The remuneration for Australian politicians is determined by an independent statutory body -- not the prime minister

Multiple posts have been shared thousands of times in on Facebook which claim Australian Prime Minister Scott Morrison has given himself a pay rise, while his New Zealand counterpart Jacinda Ardern has frozen the salaries of the country’s politicians “until economy improves for citizens”. The claims are misleading; the renumeration for Australia and New Zealand’s politicians is determined by independent statutory bodies, not the prime ministers; a salary freeze was indeed imposed on New Zealand’s politicians in 2018, but it was in place to establish a fairer system that determines pay increases for key office holders, not because of economic conditions.

This post has been shared more than 2,000 times since it was published on Facebook on September 26, 2019. 

It shows a photo of New Zealand Prime Minister Jacinda Ardern on the top left-hand corner, and that of Australian Prime Minister Scott Morrison on the bottom right.

Beside Ardern’s photo, the text reads: “NZ PM refuses pay-rise & freezes politicians salaries until economy improves for citizens”.

The text next to Morrison’s photo states: “Australian PM gives himself a big pay rise, then cuts working class wages”.

Below is a screenshot of the misleading post:

The same meme has also been shared thousands of times on various Facebook pages here and here.

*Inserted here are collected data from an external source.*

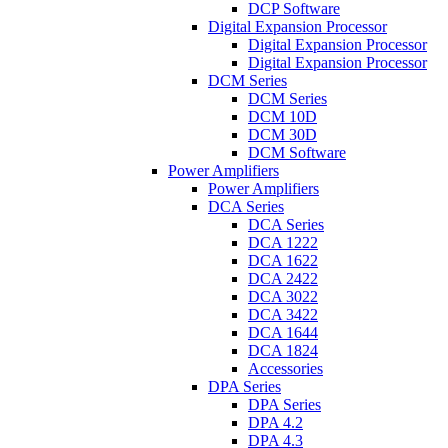
DCP Software
Digital Expansion Processor
Digital Expansion Processor
Digital Expansion Processor
DCM Series
DCM Series
DCM 10D
DCM 30D
DCM Software
Power Amplifiers
Power Amplifiers
DCA Series
DCA Series
DCA 1222
DCA 1622
DCA 2422
DCA 3022
DCA 3422
DCA 1644
DCA 1824
Accessories
DPA Series
DPA Series
DPA 4.2
DPA 4.3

It has also been posted here on “Australia’s Page”, which is followed by more than 500,000 Facebook users.

The claims are misleading; the prime ministers of Australia and New Zealand do not set the pay of their countries’ politicians; New Zealand politicians were subject to a salary freeze in 2018, but for other reasons than a bad economy. 

-- Australia --

In Australia, the pay for Members of Parliament (MPs) is determined by the Remuneration Tribunal, an independent statutory authority established in 1973. 

The Tribunal is required by law to conduct an annual review on MPs’ pay and in 2019, it announced a two percent pay increase for public offices effective July 1, 2019.

The Tribunal said its decision was made based on “economic conditions in Australia, past and projected movements in remuneration in the public and private sectors (including the Australian Public Service), as well as the outcomes of reviews of public offices completed by the Tribunal.”

2019 was the third consecutive year when the Tribunal handed down a two percent pay rise for all MPs, as seen in the table below: 

As a result of the 2019 pay adjustment, Prime Minister Scott Morrison would receive a pay jump of just over $10,000, the Australian Associated Press (AAP) reported on June 7.

On the same day as the MPs received a pay rise on July 1, the third phase of a 2017 Fair Work Commission decision to cut weekend penalty rates for workers in retail, hospitality, fast food and pharmacy industries also came into force. 

Australian trade union United Voice told AAP those workers could lose up to $2,000 a year under further penalty rate cuts. 

That decision was made by the Fair Work Commission, an industrial relations tribunal, not the prime minister; in 2017, Morrison was serving as Australia’s treasurer.

He was sworn in as the country’s prime minister on 24 August 2018

-- New Zealand --

Similarly in New Zealand, the independent Remuneration Authority decides on the pay for key office holders.

In August 2018, Prime Minister Jacinda Ardern announced a government decision to freeze the salaries and allowances for all MPs for a year until July 2019, as the proposed pay increase was “unacceptably high”. 

The pay freeze was not in place “until economy improves for citizens” as the misleading post claimed.

In August 2019, Workplace Relations and Safety Minister Iain Lees-Galloway said a fairer system that set MPs’ pay increases had been established following the completion of a review that took place between 2018 and 2019.